"An intensely hot, thoroughly dense environment in which particles stream this way and that sounds much like the conditions just after the big bang. Perhaps, then, when two branes collide they wipe out whatever structures may have coalesced during either of their histories, from galaxies to planets to people, while setting the stage for a cosmic rebirth. Indeed, a three-brane filled with a blistering plasma of particles and radiation responds just as an ordinary three-dimensional spatial expanse would: it expands. And as it does, the environment cools, allowing particles to clump, ultimately yielding the next generation of stars and galaxies. Some have suggested that an apt name for this reprocessing of universes would be the big splat ...

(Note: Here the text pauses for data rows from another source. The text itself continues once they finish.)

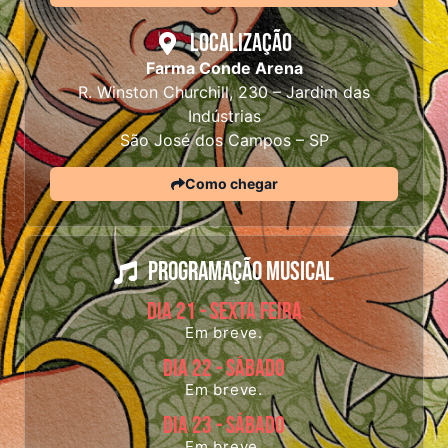
Localização
Farma Conde Arena
R. Winston Churchill, 230 – Jardim das
Indústrias
São José dos Campos – SP
Como chegar
Programação Musical
DIA 21 - SEXTA FEIRA
Em breve.
DIA 22 - SÁBADO
Em breve.
DIA 23 - SÁBADO
Em breve.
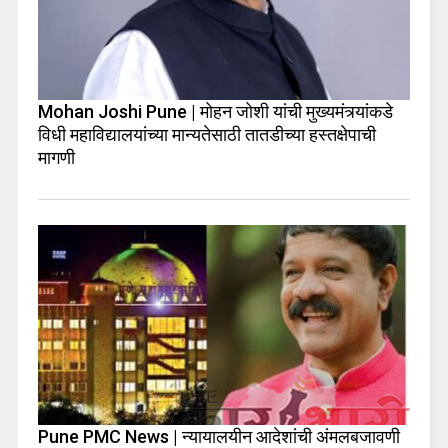
Mohan Joshi Pune | मोहन जोशी यांची मुख्यमंत्र्यांकडे
विधी महाविद्यालयांच्या मान्यतेसाठी तातडीच्या हस्तक्षेपाची
मागणी
Pune PMC News | न्यायालयीन आदेशांची अंमलबजावणी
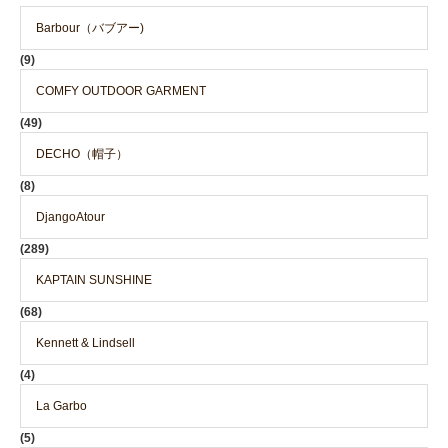
Barbour（バブアー)
(9)
COMFY OUTDOOR GARMENT
(49)
DECHO（帽子）
(8)
DjangoAtour
(289)
KAPTAIN SUNSHINE
(68)
Kennett & Lindsell
(4)
La Garbo
(5)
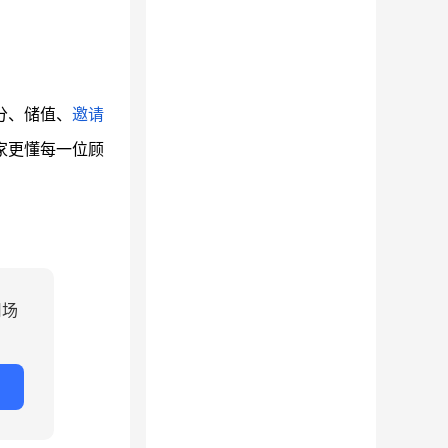
分、储值、
邀请
家更懂每一位顾
用场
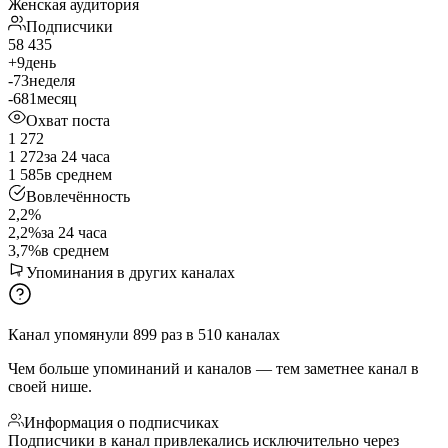
Женская аудитория
Подписчики
58 435
+9
день
-73
неделя
-681
месяц
Охват поста
1 272
1 272
за 24 часа
1 585
в среднем
Вовлечённость
2,2%
2,2%
за 24 часа
3,7%
в среднем
Упоминания в других каналах
Канал упомянули
899
раз
в
510
каналах
Чем больше упоминаний и каналов — тем заметнее канал в
своей нише.
Информация о подписчиках
Подписчики в канал привлекались исключительно через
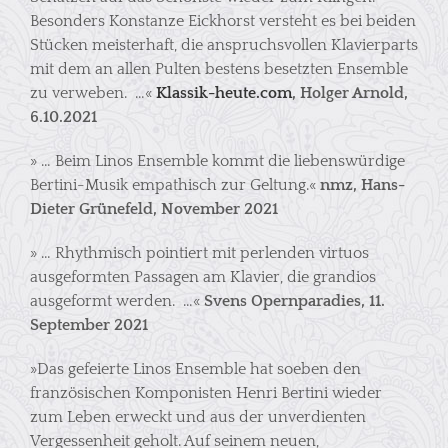
Besonders Konstanze Eickhorst versteht es bei beiden
Stücken meisterhaft, die anspruchsvollen Klavierparts
mit dem an allen Pulten bestens besetzten Ensemble
zu verweben. …«
Klassik-heute.com
, Holger Arnold,
6.10.2021
» … Beim Linos Ensemble kommt die liebenswürdige
Bertini-Musik empathisch zur Geltung.«
nmz, Hans-
Dieter Grünefeld, November 2021
» … Rhythmisch pointiert mit perlenden virtuos
ausgeformten Passagen am Klavier, die grandios
ausgeformt werden. …«
Svens Opernparadies, 11.
September 2021
»Das gefeierte Linos Ensemble hat soeben den
französischen Komponisten Henri Bertini wieder
zum Leben erweckt und aus der unverdienten
Vergessenheit geholt. Auf seinem neuen,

… As the branes fall back together, each builds up speed, they collide, and through the ensuing firestorm the conditions on each brane are reset once again, initiating a new era of cosmological evolution. The essence of this cosmology thus involves worlds that repeatedly cycle through time, generating a new variety of parallel universes called the Cyclic Multiverse. If we are living on a brane in the Cyclic Multiverse, the other member universes (in addition to the partner brane with which we periodically collide) are in our past and future. Steinhardt and his co-workers estimated the time scale for a full cycle of the colliding cosmic tango— birth, evolution, and death— and came up with about a trillion years. In this scenario, the universe as we know it would merely be the latest in a temporal series, some of which may have contained intelligent life and the culture they created, but are now long ago extinguished. In due course, all of our contributions and those of any other life-forms our universe supports would be similarly erased.
... Part of the appeal of a cyclical cosmology is its apparent ability to avoid the knotty issue of how the universe began. If the universe goes through cycle after cycle, and if the cycles have always happened (and perhaps always will), then the problem of an ultimate beginning is sidestepped. Each cycle has its own beginning, but the theory provides a concrete physical cause: the termination of the previous cycle. And if you ask about the beginning of the entire cycle of universes, the answer is simply that there was no such beginning, because the cycles have been repeating for eternity.
-Brian Greene. "The Hidden Reality: Parallel Universes and the Deep Laws of the Cosmos".